» Assignment: Only the number is requested. Tally the lines of the data that hold the string "Compatibility".

» The records:

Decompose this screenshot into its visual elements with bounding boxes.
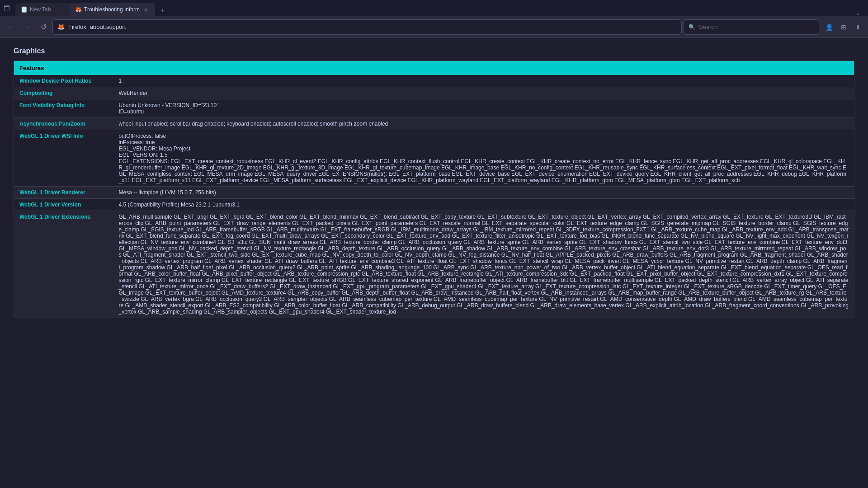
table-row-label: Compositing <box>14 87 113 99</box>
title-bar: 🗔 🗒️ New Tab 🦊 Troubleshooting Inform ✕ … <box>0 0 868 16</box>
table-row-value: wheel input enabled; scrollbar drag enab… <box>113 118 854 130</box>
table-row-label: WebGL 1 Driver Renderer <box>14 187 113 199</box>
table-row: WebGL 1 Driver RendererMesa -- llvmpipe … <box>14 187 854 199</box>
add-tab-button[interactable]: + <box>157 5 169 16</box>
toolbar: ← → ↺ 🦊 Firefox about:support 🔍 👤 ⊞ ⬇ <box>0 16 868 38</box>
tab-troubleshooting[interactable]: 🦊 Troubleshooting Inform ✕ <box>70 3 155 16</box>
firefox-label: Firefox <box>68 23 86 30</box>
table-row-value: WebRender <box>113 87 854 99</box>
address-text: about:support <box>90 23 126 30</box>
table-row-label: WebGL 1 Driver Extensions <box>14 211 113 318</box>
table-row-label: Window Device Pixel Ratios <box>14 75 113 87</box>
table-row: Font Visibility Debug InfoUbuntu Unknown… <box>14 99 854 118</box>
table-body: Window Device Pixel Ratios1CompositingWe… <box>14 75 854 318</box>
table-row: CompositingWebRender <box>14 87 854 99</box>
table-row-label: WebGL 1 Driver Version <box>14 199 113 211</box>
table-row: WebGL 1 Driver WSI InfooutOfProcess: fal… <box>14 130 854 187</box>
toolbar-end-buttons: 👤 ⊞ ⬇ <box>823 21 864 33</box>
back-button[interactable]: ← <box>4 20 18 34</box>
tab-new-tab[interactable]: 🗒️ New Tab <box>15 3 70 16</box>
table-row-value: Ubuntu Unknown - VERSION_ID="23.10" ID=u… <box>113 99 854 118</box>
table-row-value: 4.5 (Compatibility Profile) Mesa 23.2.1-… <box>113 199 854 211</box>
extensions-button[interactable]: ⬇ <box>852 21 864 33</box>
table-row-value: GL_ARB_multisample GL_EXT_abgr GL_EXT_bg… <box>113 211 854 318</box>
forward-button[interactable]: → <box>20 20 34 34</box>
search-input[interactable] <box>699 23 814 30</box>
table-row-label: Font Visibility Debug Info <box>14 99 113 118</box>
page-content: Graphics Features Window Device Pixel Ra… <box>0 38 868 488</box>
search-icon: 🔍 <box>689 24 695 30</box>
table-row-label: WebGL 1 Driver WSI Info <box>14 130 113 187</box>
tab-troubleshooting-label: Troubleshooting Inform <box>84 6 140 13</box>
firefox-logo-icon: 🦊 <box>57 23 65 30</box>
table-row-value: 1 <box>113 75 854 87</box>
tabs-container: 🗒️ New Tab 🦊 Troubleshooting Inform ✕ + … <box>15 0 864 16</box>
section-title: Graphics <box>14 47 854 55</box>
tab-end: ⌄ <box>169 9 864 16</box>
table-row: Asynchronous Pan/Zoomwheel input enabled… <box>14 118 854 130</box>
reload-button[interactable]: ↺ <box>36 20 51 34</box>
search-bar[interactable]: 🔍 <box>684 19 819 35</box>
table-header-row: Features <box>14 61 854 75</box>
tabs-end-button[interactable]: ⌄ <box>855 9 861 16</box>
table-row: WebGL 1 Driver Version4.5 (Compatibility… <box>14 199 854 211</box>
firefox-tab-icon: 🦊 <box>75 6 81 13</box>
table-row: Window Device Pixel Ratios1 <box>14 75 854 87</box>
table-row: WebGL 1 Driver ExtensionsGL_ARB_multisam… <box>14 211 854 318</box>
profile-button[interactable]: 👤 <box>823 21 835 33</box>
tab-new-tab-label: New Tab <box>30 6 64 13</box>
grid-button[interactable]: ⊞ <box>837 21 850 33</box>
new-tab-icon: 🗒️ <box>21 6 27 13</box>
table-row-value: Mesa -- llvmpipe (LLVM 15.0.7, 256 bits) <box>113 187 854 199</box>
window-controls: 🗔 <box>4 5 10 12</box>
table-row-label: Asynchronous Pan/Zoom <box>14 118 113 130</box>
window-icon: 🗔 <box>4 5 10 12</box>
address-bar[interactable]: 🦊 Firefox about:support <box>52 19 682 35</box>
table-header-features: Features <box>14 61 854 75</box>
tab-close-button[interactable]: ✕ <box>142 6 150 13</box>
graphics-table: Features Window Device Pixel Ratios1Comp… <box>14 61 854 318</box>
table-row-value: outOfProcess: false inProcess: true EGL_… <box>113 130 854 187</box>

---

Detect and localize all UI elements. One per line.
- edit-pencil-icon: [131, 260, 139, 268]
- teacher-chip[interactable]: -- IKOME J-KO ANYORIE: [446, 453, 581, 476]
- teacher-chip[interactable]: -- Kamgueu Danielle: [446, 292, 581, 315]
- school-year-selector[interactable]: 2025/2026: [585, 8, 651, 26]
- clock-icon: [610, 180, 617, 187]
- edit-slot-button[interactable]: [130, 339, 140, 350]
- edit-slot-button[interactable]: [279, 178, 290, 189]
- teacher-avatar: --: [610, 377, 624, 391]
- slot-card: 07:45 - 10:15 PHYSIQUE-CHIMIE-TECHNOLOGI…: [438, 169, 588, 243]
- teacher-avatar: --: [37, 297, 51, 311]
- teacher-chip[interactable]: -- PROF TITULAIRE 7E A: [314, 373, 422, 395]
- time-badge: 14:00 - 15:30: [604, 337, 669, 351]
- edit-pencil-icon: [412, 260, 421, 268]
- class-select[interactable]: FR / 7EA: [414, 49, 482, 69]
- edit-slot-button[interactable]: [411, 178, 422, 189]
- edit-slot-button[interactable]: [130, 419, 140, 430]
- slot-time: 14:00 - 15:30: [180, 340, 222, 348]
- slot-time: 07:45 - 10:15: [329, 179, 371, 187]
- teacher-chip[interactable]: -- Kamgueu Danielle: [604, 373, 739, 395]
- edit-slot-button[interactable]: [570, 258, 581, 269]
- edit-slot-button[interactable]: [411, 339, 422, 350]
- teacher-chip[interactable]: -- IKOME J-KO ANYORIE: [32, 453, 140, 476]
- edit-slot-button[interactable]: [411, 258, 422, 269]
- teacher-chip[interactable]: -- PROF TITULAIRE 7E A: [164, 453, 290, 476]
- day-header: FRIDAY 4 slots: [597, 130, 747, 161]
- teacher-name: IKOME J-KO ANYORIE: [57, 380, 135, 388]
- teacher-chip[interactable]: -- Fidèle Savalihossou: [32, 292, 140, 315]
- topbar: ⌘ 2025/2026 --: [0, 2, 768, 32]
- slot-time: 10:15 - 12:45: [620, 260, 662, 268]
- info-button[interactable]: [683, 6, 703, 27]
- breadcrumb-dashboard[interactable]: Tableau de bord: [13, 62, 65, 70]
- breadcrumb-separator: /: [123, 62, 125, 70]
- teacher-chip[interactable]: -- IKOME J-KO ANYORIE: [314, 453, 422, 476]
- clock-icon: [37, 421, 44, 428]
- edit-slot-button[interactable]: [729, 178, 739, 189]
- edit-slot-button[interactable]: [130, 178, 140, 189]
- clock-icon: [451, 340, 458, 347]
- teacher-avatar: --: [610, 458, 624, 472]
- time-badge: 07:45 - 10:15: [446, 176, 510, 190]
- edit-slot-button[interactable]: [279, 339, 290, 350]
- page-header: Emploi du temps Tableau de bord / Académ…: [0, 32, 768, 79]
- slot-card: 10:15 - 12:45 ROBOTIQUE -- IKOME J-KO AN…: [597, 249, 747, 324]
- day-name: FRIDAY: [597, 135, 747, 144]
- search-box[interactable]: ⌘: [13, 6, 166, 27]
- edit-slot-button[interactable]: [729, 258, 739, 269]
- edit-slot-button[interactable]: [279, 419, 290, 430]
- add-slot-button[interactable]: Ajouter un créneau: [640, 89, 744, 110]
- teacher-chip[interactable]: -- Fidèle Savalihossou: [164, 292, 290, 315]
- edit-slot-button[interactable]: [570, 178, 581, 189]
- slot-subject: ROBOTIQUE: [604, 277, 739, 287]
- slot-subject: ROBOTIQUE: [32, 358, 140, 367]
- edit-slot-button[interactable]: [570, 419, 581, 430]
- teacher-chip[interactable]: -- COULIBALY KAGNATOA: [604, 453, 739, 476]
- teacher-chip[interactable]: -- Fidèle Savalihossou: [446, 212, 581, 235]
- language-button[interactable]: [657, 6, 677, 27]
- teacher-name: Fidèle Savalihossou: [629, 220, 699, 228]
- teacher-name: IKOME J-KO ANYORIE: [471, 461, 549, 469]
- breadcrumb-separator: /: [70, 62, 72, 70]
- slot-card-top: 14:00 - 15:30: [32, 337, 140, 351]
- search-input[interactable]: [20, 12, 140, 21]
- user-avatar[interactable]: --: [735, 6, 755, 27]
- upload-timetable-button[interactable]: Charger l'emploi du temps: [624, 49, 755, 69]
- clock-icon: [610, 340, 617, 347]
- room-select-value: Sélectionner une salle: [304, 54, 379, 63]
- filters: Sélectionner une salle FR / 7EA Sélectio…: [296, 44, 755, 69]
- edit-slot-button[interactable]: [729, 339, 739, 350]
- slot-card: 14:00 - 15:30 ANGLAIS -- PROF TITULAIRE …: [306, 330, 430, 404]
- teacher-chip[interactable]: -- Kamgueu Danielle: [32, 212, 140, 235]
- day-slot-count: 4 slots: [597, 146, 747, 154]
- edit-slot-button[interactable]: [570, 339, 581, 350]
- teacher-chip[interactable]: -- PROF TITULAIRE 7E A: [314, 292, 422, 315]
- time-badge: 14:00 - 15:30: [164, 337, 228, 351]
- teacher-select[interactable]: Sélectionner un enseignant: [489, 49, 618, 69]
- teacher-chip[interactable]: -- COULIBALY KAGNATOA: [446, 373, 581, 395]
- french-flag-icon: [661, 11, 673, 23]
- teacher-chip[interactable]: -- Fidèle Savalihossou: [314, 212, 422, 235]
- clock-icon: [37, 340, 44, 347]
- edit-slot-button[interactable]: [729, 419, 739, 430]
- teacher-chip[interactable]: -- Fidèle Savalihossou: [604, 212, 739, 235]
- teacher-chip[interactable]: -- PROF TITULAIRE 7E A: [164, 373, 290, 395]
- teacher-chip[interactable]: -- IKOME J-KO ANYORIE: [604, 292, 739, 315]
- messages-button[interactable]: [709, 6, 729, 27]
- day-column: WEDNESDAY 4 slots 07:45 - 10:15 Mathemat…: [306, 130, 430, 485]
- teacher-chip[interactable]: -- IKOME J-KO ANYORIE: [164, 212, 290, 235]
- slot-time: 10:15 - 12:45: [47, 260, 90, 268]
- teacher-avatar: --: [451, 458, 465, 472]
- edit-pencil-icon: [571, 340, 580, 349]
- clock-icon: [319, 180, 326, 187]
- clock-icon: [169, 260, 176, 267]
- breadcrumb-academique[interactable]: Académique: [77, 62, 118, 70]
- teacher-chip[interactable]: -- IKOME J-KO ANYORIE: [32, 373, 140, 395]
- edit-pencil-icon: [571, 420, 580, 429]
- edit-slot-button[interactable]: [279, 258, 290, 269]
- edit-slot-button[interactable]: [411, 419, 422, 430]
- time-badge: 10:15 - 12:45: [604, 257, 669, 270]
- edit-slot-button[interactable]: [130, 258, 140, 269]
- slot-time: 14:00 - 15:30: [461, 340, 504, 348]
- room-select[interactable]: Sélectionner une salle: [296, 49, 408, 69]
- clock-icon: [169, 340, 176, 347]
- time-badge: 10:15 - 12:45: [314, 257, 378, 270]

» Solution to this exercise: 2